■ PROVIDED DATA ■

--

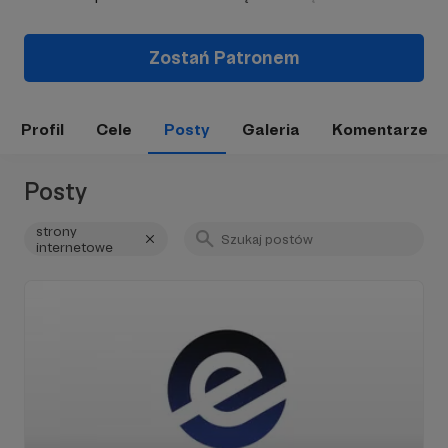
Zostań Patronem
Profil
Cele
Posty
Galeria
Komentarze
Posty
strony
internetowe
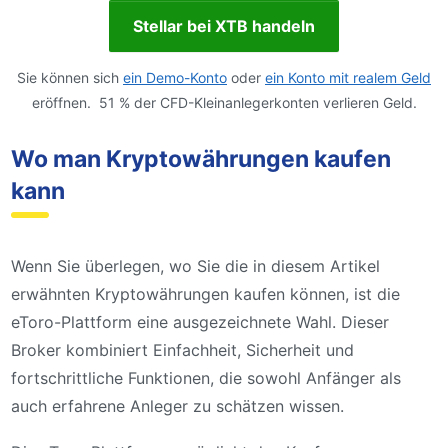
Stellar bei XTB handeln
Sie können sich
ein Demo-Konto
oder
ein Konto mit realem Geld
eröffnen. 51 % der CFD-Kleinanlegerkonten verlieren Geld.
Wo man Kryptowährungen kaufen
kann
Wenn Sie überlegen, wo Sie die in diesem Artikel
erwähnten Kryptowährungen kaufen können, ist die
eToro-Plattform eine ausgezeichnete Wahl. Dieser
Broker kombiniert Einfachheit, Sicherheit und
fortschrittliche Funktionen, die sowohl Anfänger als
auch erfahrene Anleger zu schätzen wissen.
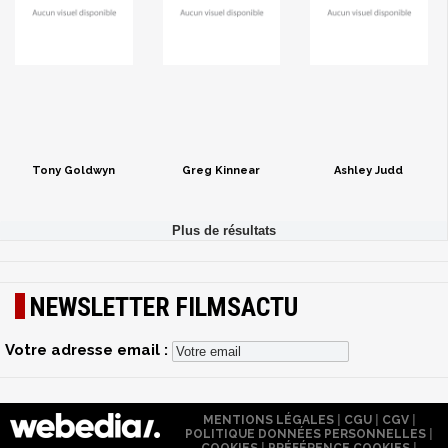
Tony Goldwyn
Greg Kinnear
Ashley Judd
NEWSLETTER FILMSACTU
Votre adresse email :
MENTIONS LÉGALES
|
CGU
|
CGV
|
POLITIQUE DONNÉES PERSONNELLES
|
COOKIES
|
PRÉFÉRENCE COOKIES
|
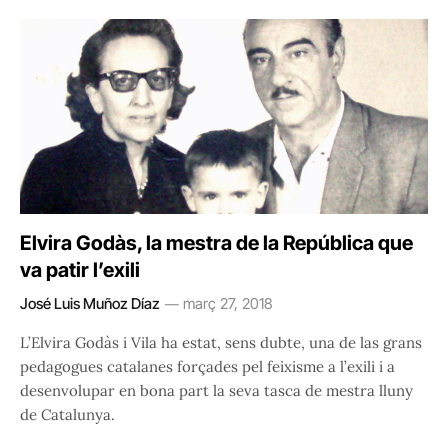
Elvira Godàs, la mestra de la República que
va patir l’exili
José Luis Muñoz Díaz
març 27, 2018
L’Elvira Godàs i Vila ha estat, sens dubte, una de las grans
pedagogues catalanes forçades pel feixisme a l’exili i a
desenvolupar en bona part la seva tasca de mestra lluny
de Catalunya.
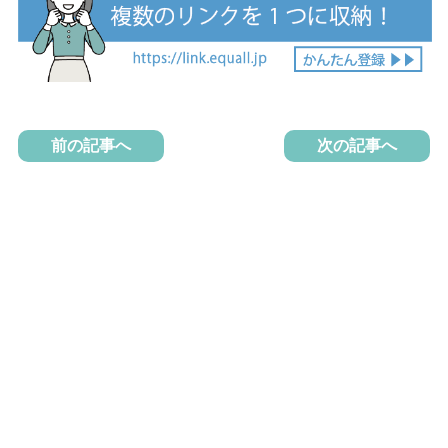
前の記事へ
次の記事へ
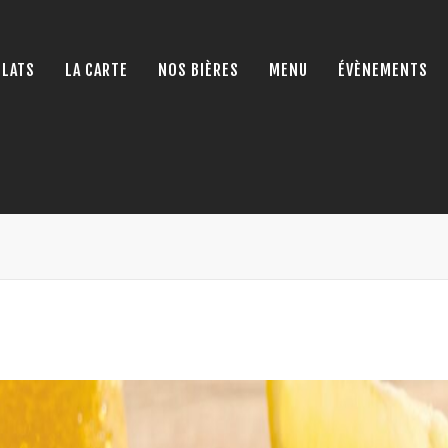
PLATS
LA CARTE
NOS BIÈRES
MENU
ÉVÈNEMENTS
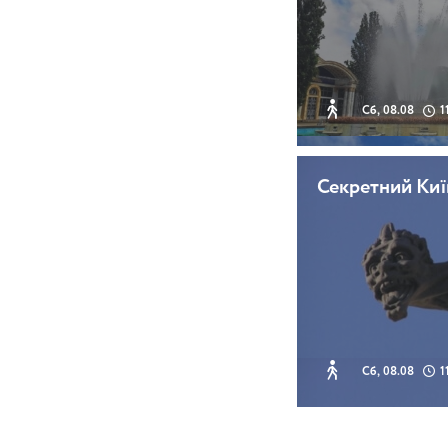
Сб, 08.08
1
Секретний Киї
Сб, 08.08
1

--

■ PROBLEM ■
Restate the material above exactly. Exclude all pictures.

■ ANSWER SECTION ■
Zostań Patronem
Profil
Cele
Posty
Galeria
Komentarze
Posty
strony
internetowe
Stellar bei XTB handeln
Sie können sich
ein Demo-Konto
oder
ein Konto mit realem Geld
eröffnen. 51 % der CFD-Kleinanlegerkonten verlieren Geld.
Wo man Kryptowährungen kaufen
kann
Wenn Sie überlegen, wo Sie die in diesem Artikel
erwähnten Kryptowährungen kaufen können, ist die
eToro-Plattform eine ausgezeichnete Wahl. Dieser
Broker kombiniert Einfachheit, Sicherheit und
fortschrittliche Funktionen, die sowohl Anfänger als
auch erfahrene Anleger zu schätzen wissen.
Tony Goldwyn
Greg Kinnear
Ashley Judd
NEWSLETTER FILMSACTU
Votre adresse email :
MENTIONS LÉGALES
|
CGU
|
CGV
|
POLITIQUE DONNÉES PERSONNELLES
|
COOKIES
|
PRÉFÉRENCE COOKIES
|
Elvira Godàs, la mestra de la República que
va patir l’exili
José Luis Muñoz Díaz
març 27, 2018
L’Elvira Godàs i Vila ha estat, sens dubte, una de las grans
pedagogues catalanes forçades pel feixisme a l’exili i a
desenvolupar en bona part la seva tasca de mestra lluny
de Catalunya.
前の記事へ
次の記事へ
PLATS
LA CARTE
NOS BIÈRES
MENU
ÉVÈNEMENTS
Сб, 08.08
1
Секретний Киї
Сб, 08.08
1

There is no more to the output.